WHAT YOU WILL DO
With the pictures excluded, output only the lines from the one containing "Analytics de conversion" through the last line of the entries, unchanged.

Saved data entries

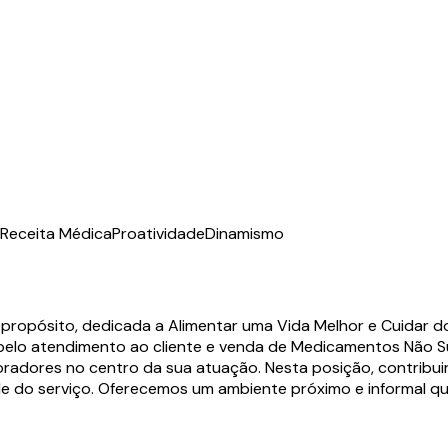
 Receita Médica
Proatividade
Dinamismo
 propósito, dedicada a Alimentar uma Vida Melhor e Cuidar 
 pelo atendimento ao cliente e venda de Medicamentos Não S
adores no centro da sua atuação. Nesta posição, contribuir
do serviço. Oferecemos um ambiente próximo e informal que 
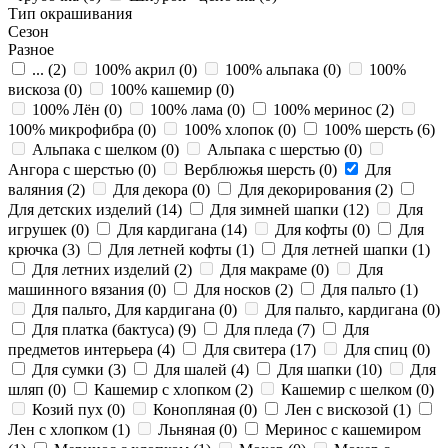
Тип окрашивания
Сезон
Разное
... (
2
)
100% акрил (
0
)
100% альпака (
0
)
100%
вискоза (
0
)
100% кашемир (
0
)
100% Лён (
0
)
100% лама (
0
)
100% меринос (
2
)
100% микрофибра (
0
)
100% хлопок (
0
)
100% шерсть (
6
)
Альпака с шелком (
0
)
Альпака с шерстью (
0
)
Ангора с шерстью (
0
)
Верблюжья шерсть (
0
)
Для
валяния (
2
)
Для декора (
0
)
Для декорирования (
2
)
Для детских изделий (
14
)
Для зимней шапки (
12
)
Для
игрушек (
0
)
Для кардигана (
14
)
Для кофты (
0
)
Для
крючка (
3
)
Для летней кофты (
1
)
Для летней шапки (
1
)
Для летних изделий (
2
)
Для макраме (
0
)
Для
машинного вязания (
0
)
Для носков (
2
)
Для пальто (
1
)
Для пальто, Для кардигана (
0
)
Для пальто, кардигана (
0
)
Для платка (бактуса) (
9
)
Для пледа (
7
)
Для
предметов интерьера (
4
)
Для свитера (
17
)
Для спиц (
0
)
Для сумки (
3
)
Для шалей (
4
)
Для шапки (
10
)
Для
шляп (
0
)
Кашемир с хлопком (
2
)
Кашемир с шелком (
0
)
Козий пух (
0
)
Конопляная (
0
)
Лен с вискозой (
1
)
Лен с хлопком (
1
)
Льняная (
0
)
Меринос с кашемиром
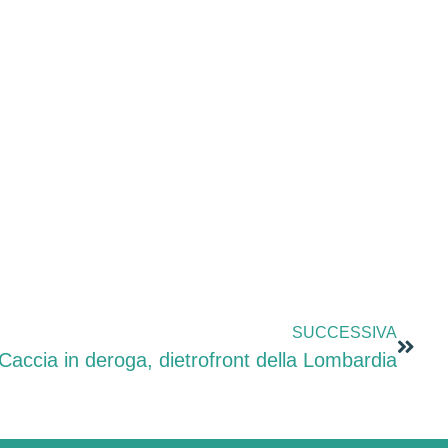
SUCCESSIVA
Caccia in deroga, dietrofront della Lombardia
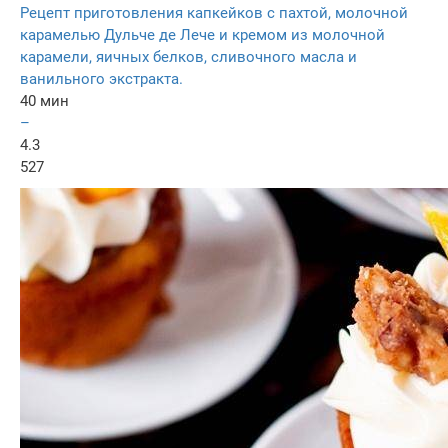
Рецепт приготовления капкейков с пахтой, молочной
карамелью Дульче де Лече и кремом из молочной
карамели, яичных белков, сливочного масла и
ванильного экстракта.
40 мин
–
4.3
527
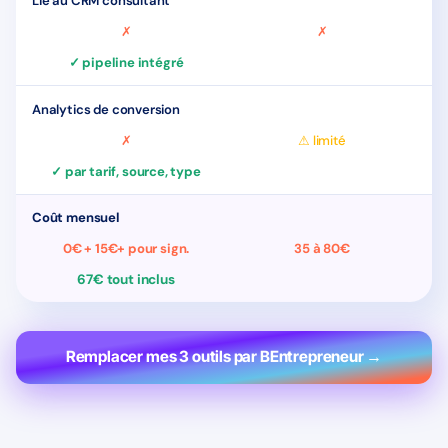
Lié au CRM consultant
✗
✗
✓ pipeline intégré
Analytics de conversion
✗
⚠ limité
✓ par tarif, source, type
Coût mensuel
0€ + 15€+ pour sign.
35 à 80€
67€ tout inclus
Remplacer mes 3 outils par BEntrepreneur →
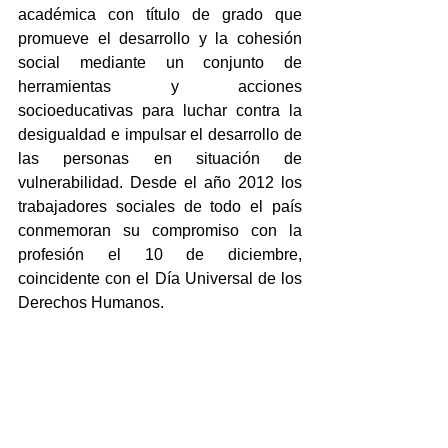
académica con título de grado que 
promueve el desarrollo y la cohesión 
social mediante un conjunto de 
herramientas y acciones 
socioeducativas para luchar contra la 
desigualdad e impulsar el desarrollo de 
las personas en situación de 
vulnerabilidad. Desde el año 2012 los 
trabajadores sociales de todo el país 
conmemoran su compromiso con la 
profesión el 10 de diciembre, 
coincidente con el Día Universal de los 
Derechos Humanos.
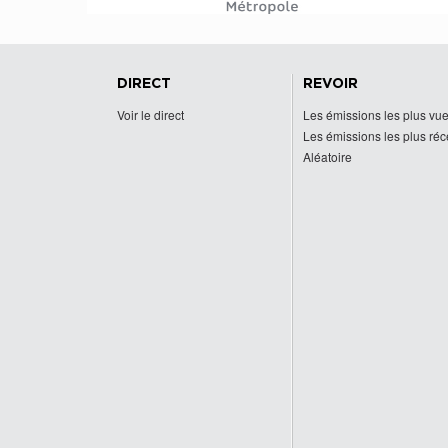
DIRECT
REVOIR
Voir le direct
Les émissions les plus vu
Les émissions les plus ré
Aléatoire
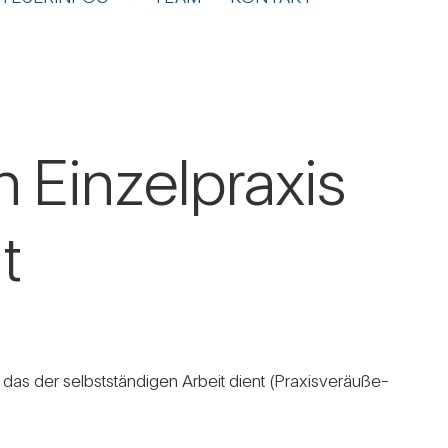
n Ein­zel­praxis
t
 der selbst­stän­digen Arbeit dient (Pra­xis­ver­äu­ße­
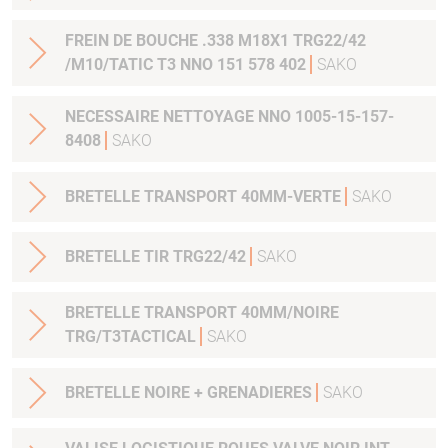
FREIN DE BOUCHE .338 M18X1 TRG22/42
/M10/TATIC T3 NNO 151 578 402
SAKO
NECESSAIRE NETTOYAGE NNO 1005-15-157-
8408
SAKO
BRETELLE TRANSPORT 40MM-VERTE
SAKO
BRETELLE TIR TRG22/42
SAKO
BRETELLE TRANSPORT 40MM/NOIRE
TRG/T3TACTICAL
SAKO
BRETELLE NOIRE + GRENADIERES
SAKO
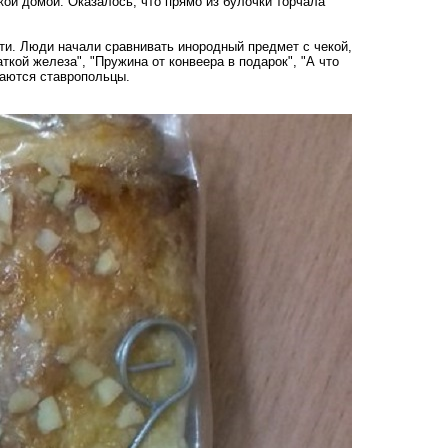
ой домой. Оказалось, что прямо из булочки торчала
ти. Люди начали сравнивать инородный предмет с чекой,
ткой железа", "Пружина от конвеера в подарок", "А что
иваются ставропольцы.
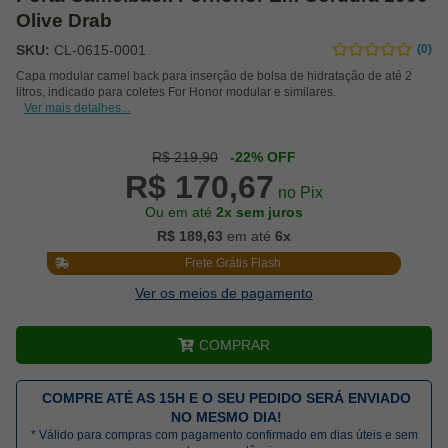
Olive Drab
SKU:
CL-0615-0001
(0)
Capa modular camel back para inserção de bolsa de hidratação de até 2
litros, indicado para coletes For Honor modular e similares.
Ver mais detalhes...
R$ 219,90
-22% OFF
R$ 170,67
no Pix
Ou em até
2x sem juros
R$ 189,63
em até
6x
Frete Grátis Flash
Ver os meios de pagamento
COMPRAR
COMPRE ATÉ AS 15H E O SEU PEDIDO SERÁ ENVIADO
NO MESMO DIA!
* Válido para compras com pagamento confirmado em dias úteis e sem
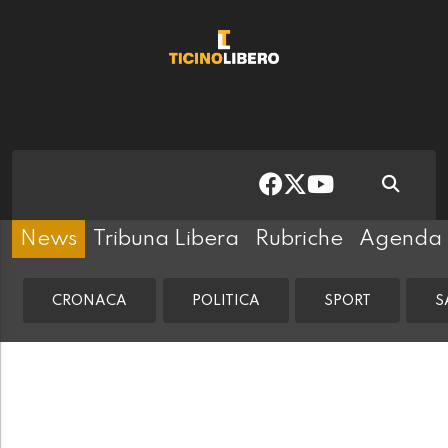
News
Tribuna Libera
Rubriche
Agenda
CRONACA
POLITICA
SPORT
S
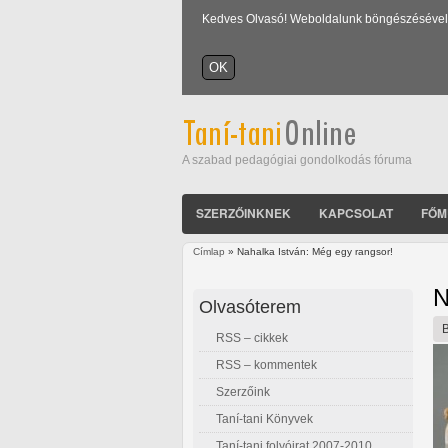
Kedves Olvasó! Weboldalunk böngészésével Ön
A szabad pedagógiai gondolkodás fóruma
SZERZŐINKNEK
KAPCSOLAT
FŐM
Címlap
» Nahalka István: Még egy rangsor!
Jelenlegi hely
N
Olvasóterem
RSS – cikkek
RSS – kommentek
Szerzőink
Taní-tani Könyvek
Taní-tani folyóirat 2007-2010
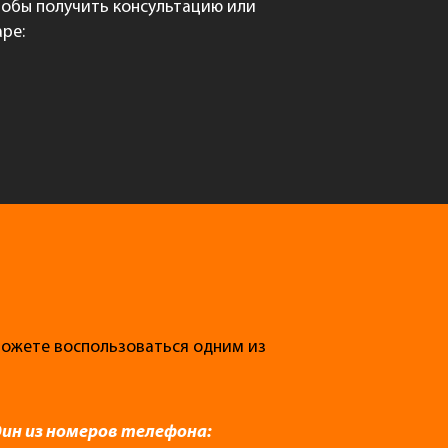
Чтобы получить консультацию или
ре:
 можете воспользоваться одним из
дин из номеров телефона:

RESULT
Analytics de conversion
✗
⚠ limité
✓ par tarif, source, type
Coût mensuel
0€ + 15€+ pour sign.
35 à 80€
67€ tout inclus
Remplacer mes 3 outils par BEntrepreneur →
académica con título de grado que 
promueve el desarrollo y la cohesión 
social mediante un conjunto de 
herramientas y acciones 
socioeducativas para luchar contra la 
desigualdad e impulsar el desarrollo de 
las personas en situación de 
vulnerabilidad. Desde el año 2012 los 
trabajadores sociales de todo el país 
conmemoran su compromiso con la 
profesión el 10 de diciembre, 
coincidente con el Día Universal de los 
Derechos Humanos.
DIRECT
REVOIR
Voir le direct
Les émissions les plus vu
Les émissions les plus ré
Aléatoire
n Ein­zel­praxis
t
 der selbst­stän­digen Arbeit dient (Pra­xis­ver­äu­ße­
FREIN DE BOUCHE .338 M18X1 TRG22/42
/M10/TATIC T3 NNO 151 578 402
SAKO
NECESSAIRE NETTOYAGE NNO 1005-15-157-
8408
SAKO
BRETELLE TRANSPORT 40MM-VERTE
SAKO
BRETELLE TIR TRG22/42
SAKO
BRETELLE TRANSPORT 40MM/NOIRE
TRG/T3TACTICAL
SAKO
BRETELLE NOIRE + GRENADIERES
SAKO
ой домой. Оказалось, что прямо из булочки торчала
ти. Люди начали сравнивать инородный предмет с чекой,
ткой железа", "Пружина от конвеера в подарок", "А что
иваются ставропольцы.
Olive Drab
SKU:
CL-0615-0001
(0)
Capa modular camel back para inserção de bolsa de hidratação de até 2
litros, indicado para coletes For Honor modular e similares.
Ver mais detalhes...
R$ 219,90
-22% OFF
R$ 170,67
no Pix
Ou em até
2x sem juros
R$ 189,63
em até
6x
Frete Grátis Flash
Ver os meios de pagamento
COMPRAR
COMPRE ATÉ AS 15H E O SEU PEDIDO SERÁ ENVIADO
NO MESMO DIA!
* Válido para compras com pagamento confirmado em dias úteis e sem
News
Tribuna Libera
Rubriche
Agenda
CRONACA
POLITICA
SPORT
S
Kedves Olvasó! Weboldalunk böngészésével Ön
A szabad pedagógiai gondolkodás fóruma
SZERZŐINKNEK
KAPCSOLAT
FŐM
Címlap
» Nahalka István: Még egy rangsor!
Jelenlegi hely
N
Olvasóterem
RSS – cikkek
RSS – kommentek
Szerzőink
Taní-tani Könyvek
Taní-tani folyóirat 2007-2010
Чтобы получить консультацию или
ре:
 можете воспользоваться одним из
дин из номеров телефона:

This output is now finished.